## [How to complete this task]
Look through the entries below and report every line that has "have".

## [Dataset entries]
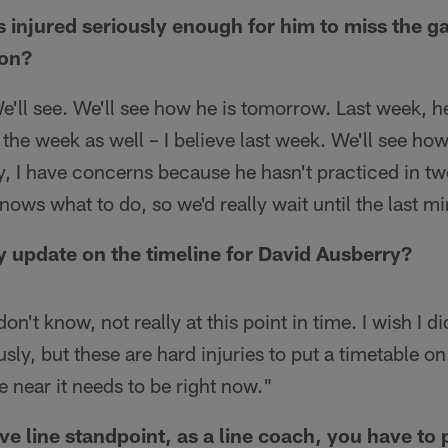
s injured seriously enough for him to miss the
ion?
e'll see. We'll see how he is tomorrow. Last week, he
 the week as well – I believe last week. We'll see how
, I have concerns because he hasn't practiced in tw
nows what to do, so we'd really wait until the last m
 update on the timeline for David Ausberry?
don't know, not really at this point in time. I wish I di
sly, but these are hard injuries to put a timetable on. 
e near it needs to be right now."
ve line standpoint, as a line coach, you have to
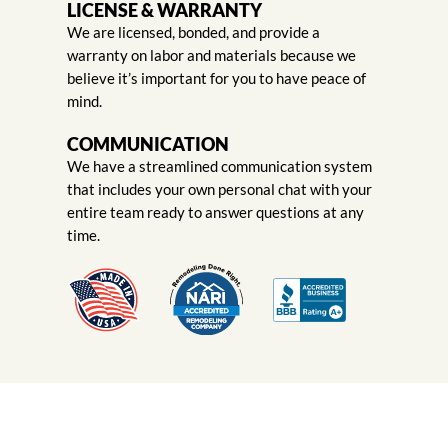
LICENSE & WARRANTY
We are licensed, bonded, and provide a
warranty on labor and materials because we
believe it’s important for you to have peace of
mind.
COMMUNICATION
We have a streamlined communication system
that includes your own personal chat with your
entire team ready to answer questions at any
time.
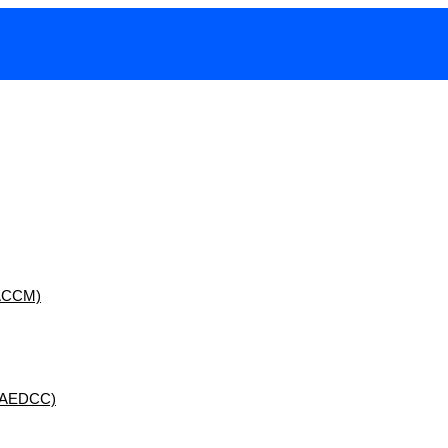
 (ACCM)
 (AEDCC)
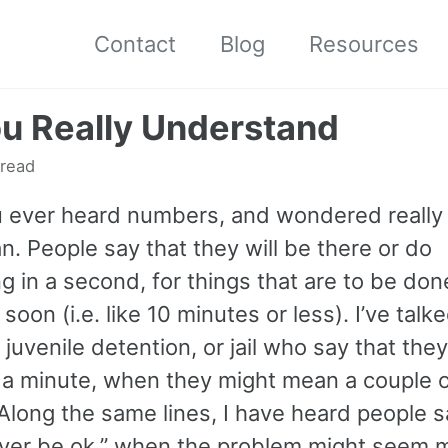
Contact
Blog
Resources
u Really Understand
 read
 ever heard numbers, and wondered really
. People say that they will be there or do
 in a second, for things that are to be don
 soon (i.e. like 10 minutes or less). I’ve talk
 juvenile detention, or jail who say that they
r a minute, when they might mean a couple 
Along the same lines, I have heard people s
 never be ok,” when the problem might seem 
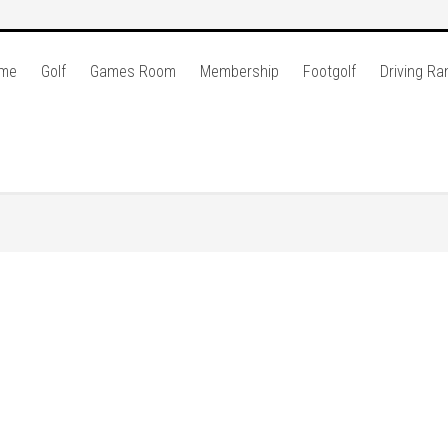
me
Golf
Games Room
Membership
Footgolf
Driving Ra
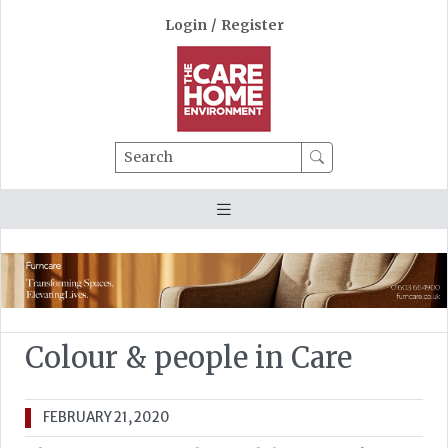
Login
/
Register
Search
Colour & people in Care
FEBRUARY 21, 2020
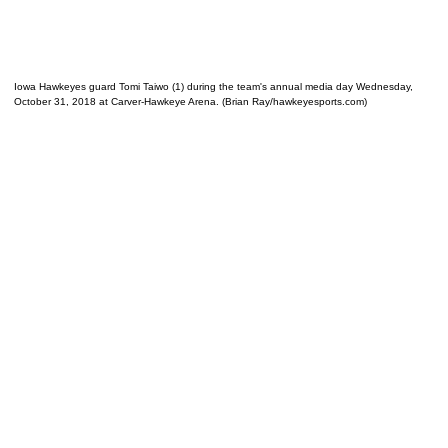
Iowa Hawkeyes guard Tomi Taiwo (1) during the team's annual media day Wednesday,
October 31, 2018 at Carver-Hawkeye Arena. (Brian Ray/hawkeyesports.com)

## [Solved problem]
, I have concerns because he hasn't practiced in tw
ve line standpoint, as a line coach, you have to
believe it’s important for you to have peace of
We have a streamlined communication system
Along the same lines, I have heard people s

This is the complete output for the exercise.